The "high" transmission charges to connect renewable energy generators to the National Grid will be discussed at a meeting of British and Irish ministers.
Upgrades to the outdated grid - which currently sees millions of pounds paid to energy companies to switch off their turbines to prevent them overloading the system - will also be on the table.
First Minister Alex Salmond, Scottish Secretary Michael Moore and Taoiseach Enda Kenny will join representatives from Wales, Northern Ireland, the Isle of Man, Jersey and Guernsey at a meeting of the British-Irish Council in Stirling.
Mr Salmond has unveiled an action plan to accelerate electricity generation from the sea ahead of the meeting.
The plan outlines progress made since the launch of the 2009 Marine Energy Road Map and makes recommendations to help improve access to finance, grid development, infrastructure and supply chain, the planning regime and engagement with Europe.
Mr Salmond said: "The new action plan highlights the great progress made to date, particularly in the last three years since the road map was published.
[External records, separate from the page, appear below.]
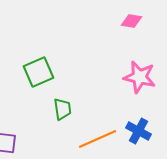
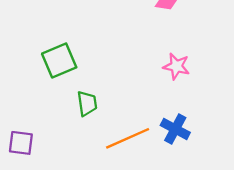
pink star: (140, 77) -> (176, 66), size x0.7

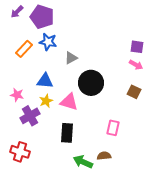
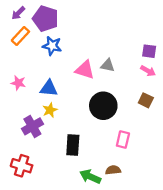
orange rectangle: (24, 49) -> (20, 36), moved
gray triangle: (71, 58) -> (108, 65), moved, turned 40
black circle: (91, 83) -> (103, 106), moved
pink star: (17, 95) -> (18, 83), moved
pink triangle: (69, 102) -> (85, 70), moved

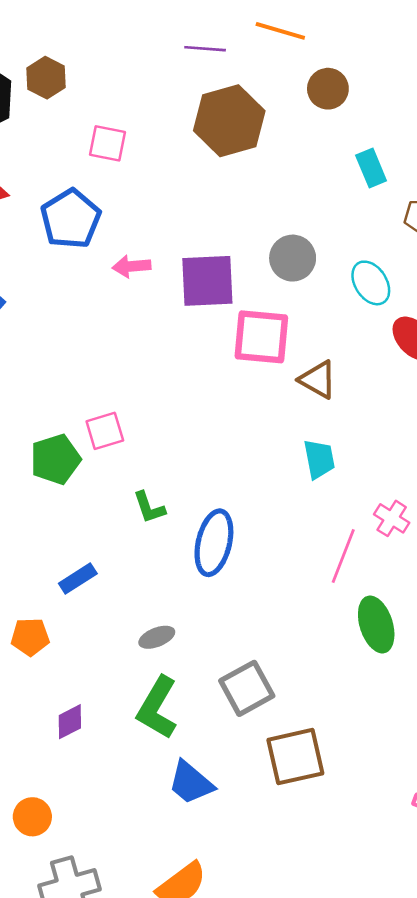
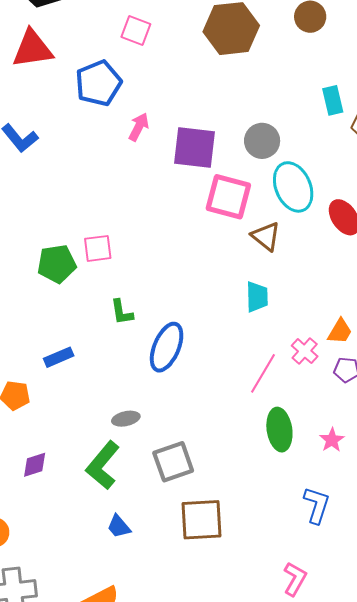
cyan rectangle: (371, 168) -> (333, 100), moved
pink arrow: (132, 266) -> (139, 127), turned 112
cyan ellipse: (371, 283) -> (293, 187), moved, size x1.4
gray ellipse: (157, 637) -> (126, 419), moved
blue trapezoid: (191, 783) -> (119, 526), size x0.7

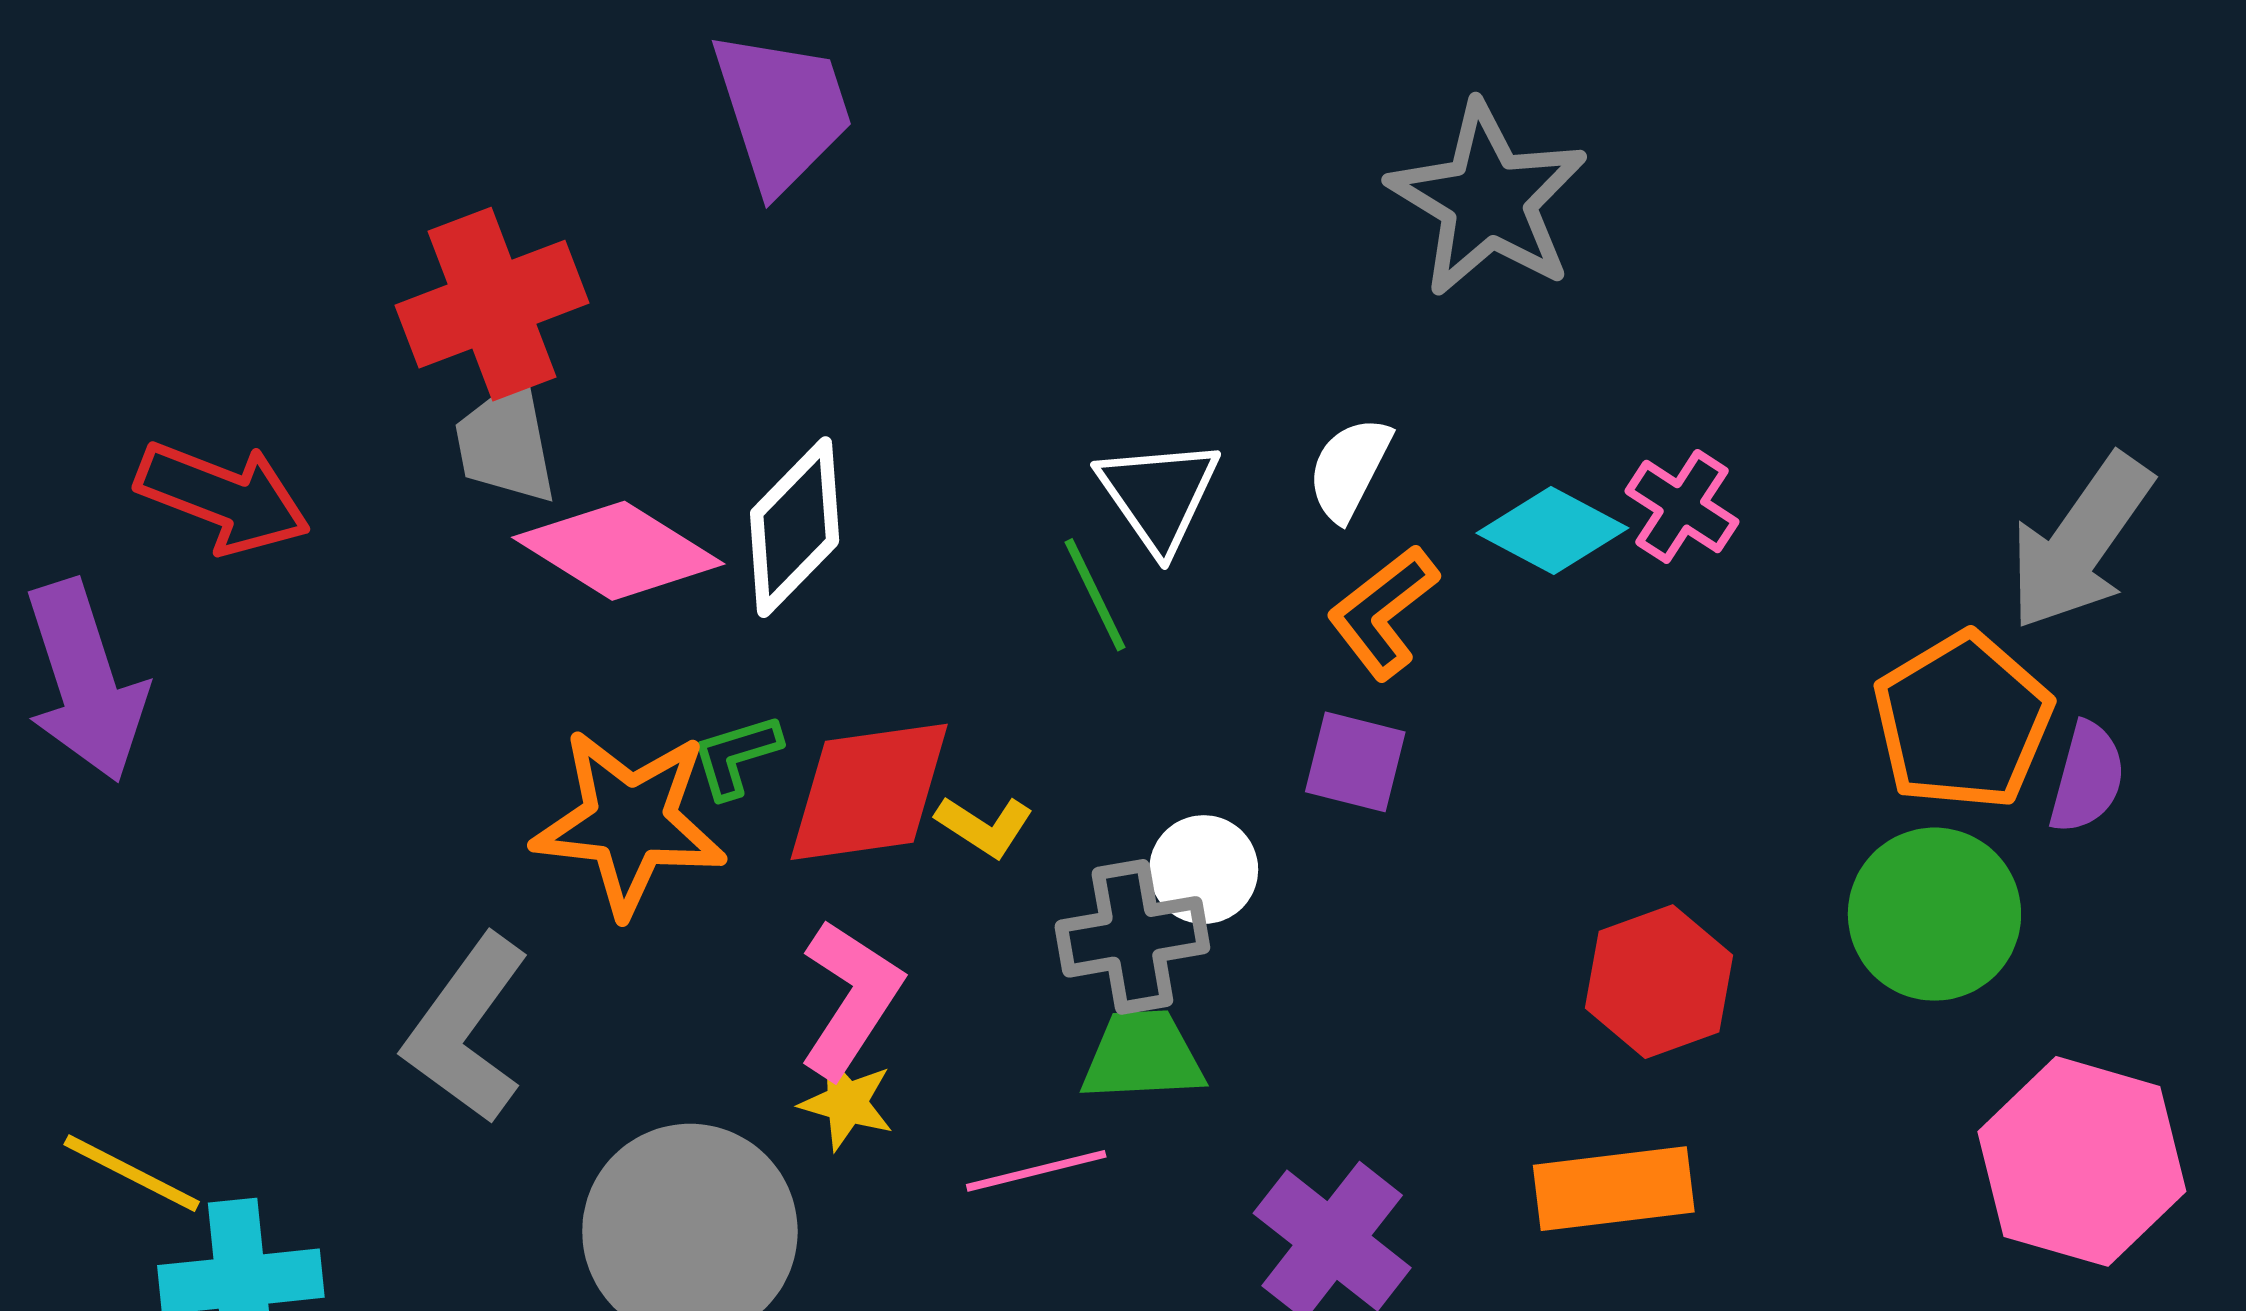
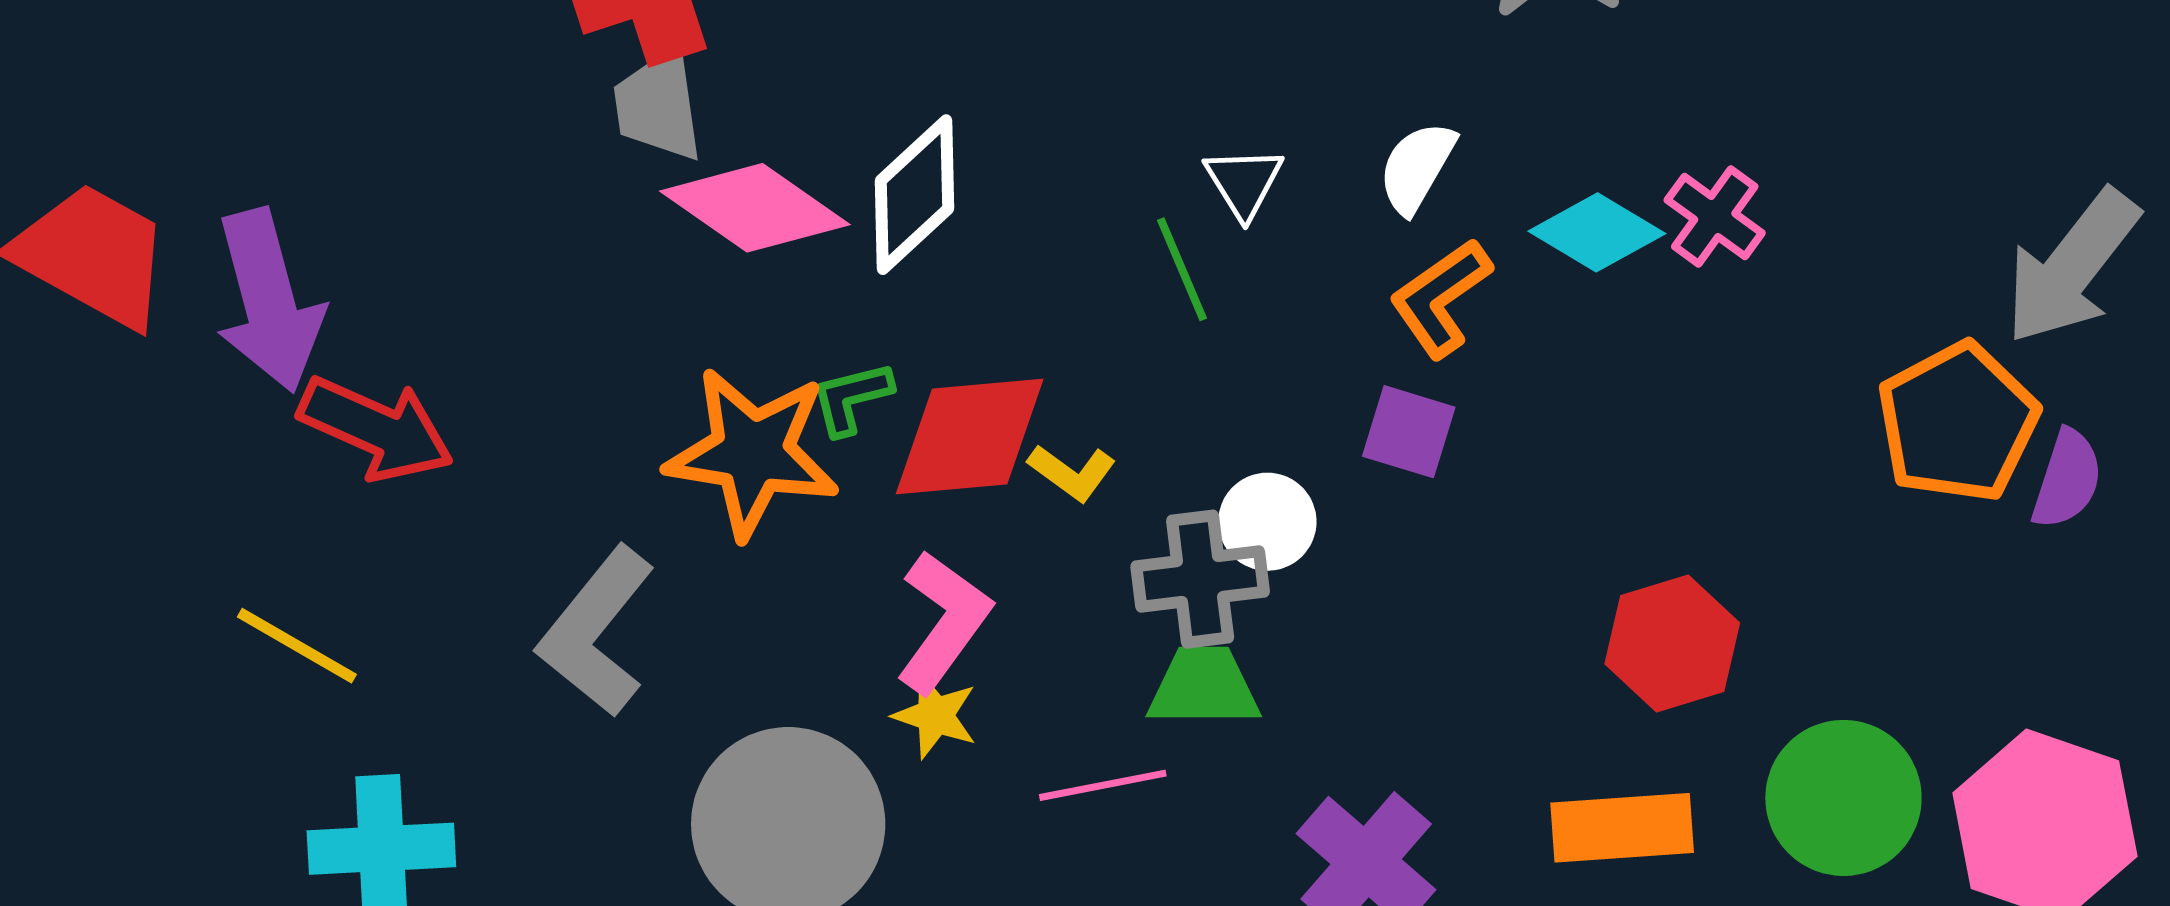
white triangle: (1159, 495) -> (1244, 182), size x0.7
red arrow: (223, 497) -> (376, 429), moved
green circle: (1934, 914) -> (1843, 798), moved
yellow line: (132, 1173) -> (297, 646), moved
Importantly, it outlines the steps now required to be taken by governments, public agencies and the private sector to realise the industry's ambitions.
"It makes clear that grid development remains a priority for the industry, and that must include a fair system of transmission charging for renewables generation in the islands."
Island generators pay six times as much to connect to the grid than mainland generators. Aquamarine Power's array off Lewis faces £3.5 million annual grid connection charges compared to just £40,000 for a similar sized array in south east England.
Martin McAdam, CEO of Aquamarine Power, said: "Grid infrastructure and transmission charging remain major issues, and in our view the proposed high transmission charges for Scottish islands will jeopardise at least 66% of all marine energy projects - a position we believe may be discriminatory against wave technology in particular.
"That is why this action plan is particularly welcome."